Há algumas rachaduras no canto esquerdo, venha ver. Não me orgulho disso. Na verdade já passei inúmeras noites imaginando quando acontecera. O último terremoto talvez tenha relação, mas não me lembro de ter sido tão descuidada. Para ser sincera, nos últimos dias tentei ao máximo cuidar da casa da melhor maneira possível. Toda noite vinha e tirava o pó de cada móvel, limpava cada canto, e não por obrigação, mas por amor. Porque a gente deve amar o que tem, não é? E essa casa sempre foi meu grande amor. Eu amo essa vizinhança inteira. Amo os ouvidos que trazem músicas extremamente altas nas noites de sábado, os olhos também, mesmo que trazendo visões desnecessárias de outras garotas, as mãos mesmo segurando as de outra, faziam os meus melhores quadros... Não tem como simplesmente me mudar. Cada tijolinho tem um pouco de mim. Pelo menos sempre acreditei que meus passos ficariam marcados em cada rua, só para o cara lá de cima relembrar quando alguém novo chegasse. Mas nem o cara lá de cima me deixa entrar. Tentei visitá-lo tantas vezes, hoje há uma placa proibindo minhas visitas. 
O meu tempo acabou. Os terremotos também. Esse que ocorre de segundo á segundo só trazem os ventos que nos percorre. Está frio. Sei que o inverno está próximo e tenho medo de não poder ficar mais nem essa estação. Odeio invernos, mas o último fora tão bonito que tinha esperanças de um novo sorrir para mim. Mas como disse, os olhos se fecharam. Não há música. Não há rabiscos. Não há lembranças passeando na rua de cima. Não tem mais espaço aqui. Vejo só essas malas, já tem alguém querendo entrar.
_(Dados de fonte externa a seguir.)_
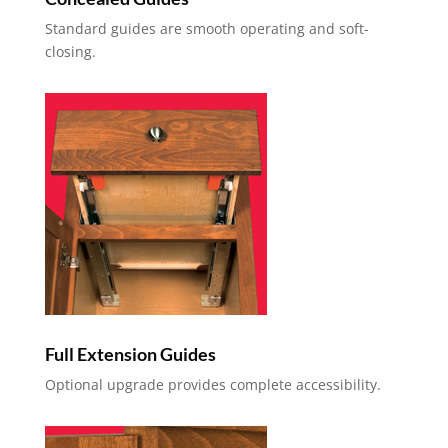
Standard guides are smooth operating and soft-
closing.
Full Extension Guides
Optional upgrade provides complete accessibility.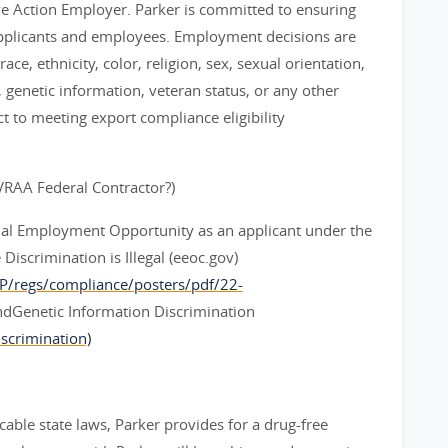
ve Action Employer. Parker is committed to ensuring
applicants and employees. Employment decisions are
ce, ethnicity, color, religion, sex, sexual orientation,
y, genetic information, veteran status, or any other
ct to meeting export compliance eligibility
EVRAA Federal Contractor?)
ual Employment Opportunity as an applicant under the
iscrimination is Illegal (eeoc.gov)
CP/regs/compliance/posters/pdf/22-
dGenetic Information Discrimination
scrimination)
cable state laws, Parker provides for a drug-free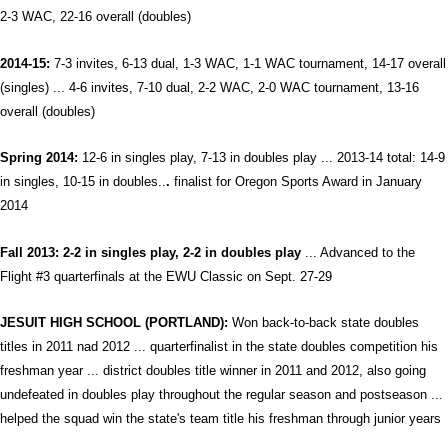
2-3 WAC, 22-16 overall (doubles)
2014-15:
7-3 invites, 6-13 dual, 1-3 WAC, 1-1 WAC tournament, 14-17 overall
(singles) ... 4-6 invites, 7-10 dual, 2-2 WAC, 2-0 WAC tournament, 13-16
overall (doubles)
Spring 2014:
12-6 in singles play, 7-13 in doubles play ... 2013-14 total: 14-9
in singles, 10-15 in doubles
..
.
finalist for Oregon Sports Award i
n January
2014
Fall 2013: 2-2 in singles play, 2-2 in doubles play
... Advanced to the
Flight #3 quarterfinals at the EWU Classic on Sept. 27-29
JESUIT HIGH SCHOOL (PORTLAND):
Won back-to-back state doubles
titles in 2011 nad 2012 ... quarterfinalist in the state doubles competition his
freshman year ... district doubles title winner in 2011 and 2012, also going
undefeated in doubles play throughout the regular season and postseason ...
helped the squad win the state's team title his freshman through junior years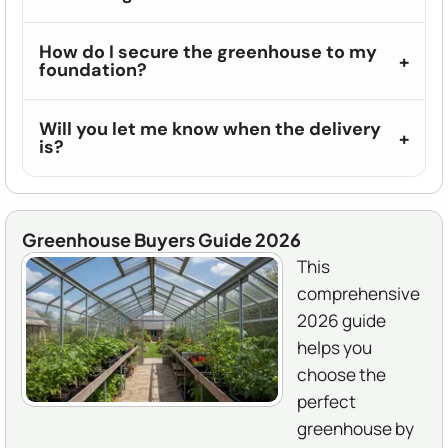
How do I secure the greenhouse to my
foundation?
Will you let me know when the delivery
is?
Greenhouse Buyers Guide 2026
This
comprehensive
2026 guide
helps you
choose the
perfect
greenhouse by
Mas sabe moço, dói tanto essa coisa de adeus. Não quero voltar para a minha casinha de verdade, aquela que tem inúmeros terremotos difíceis para lidar. Aquela que vive entre palavras, escritas e impressas. Aquela que só sabe sonhar com a casa daqui. Aquela que pulsa numa frequência diferente a cada semana, porque tenta acompanhar esse ritmo. Mas vê como é difícil? As batidas nunca se repetem, e aí ela fica confusa. Não dá para viver feliz assim, por isso mudei pra cá. Aqui tudo era tão meu que até as janelas de cima traziam o cheiro do meu perfume vez ou outra. Dá pra acreditar, moço? Até meu cheiro! E agora estou aqui, lutando contra os dias para conseguir ficar só mais um pouquinho. 
Eu, que já não moro mais no teu coração, quero deixar gravado nessa entrevista que a minha vontade de ficar é eterna. Que as minhas pegadas marquem suas células, e que a cada nova moradora, os olhos revejam minhas palavras, os ouvidos reouçam minhas músicas e as mãos rabisquem-me. E que o cara lá de cima, o chefe, jamais deixe que se apague todas as nossas lembranças. Porque por mais distante que estejamos, estarei para sempre aqui. Me deixei presa em você para que leve-me sempre consigo. Agora já vou indo, sei que está ocupado e tem gente querendo entrar. Tem um bilhete rabiscado em cima da mesinha, deixei para a próxima. Pedi que não tirasse os quadros do lugar, porque enquanto escorro pelos teus olhos quero vê-los pela última vez. Nesse último terremoto, a causa fui eu. E hoje saio de você com uma vontade tão grande de adiar a partida para o próximo ônibus. Tomara que atrase pelo menos meia hora, pois assim poderei te admirar pela uma última vez. 
Já sinto falta de casa.  

Esse negócio de mudança nunca é fácil. O adeus sempre rende mais do que deveria. Dessa vez foi em 6 parágrafos que não acabam aí.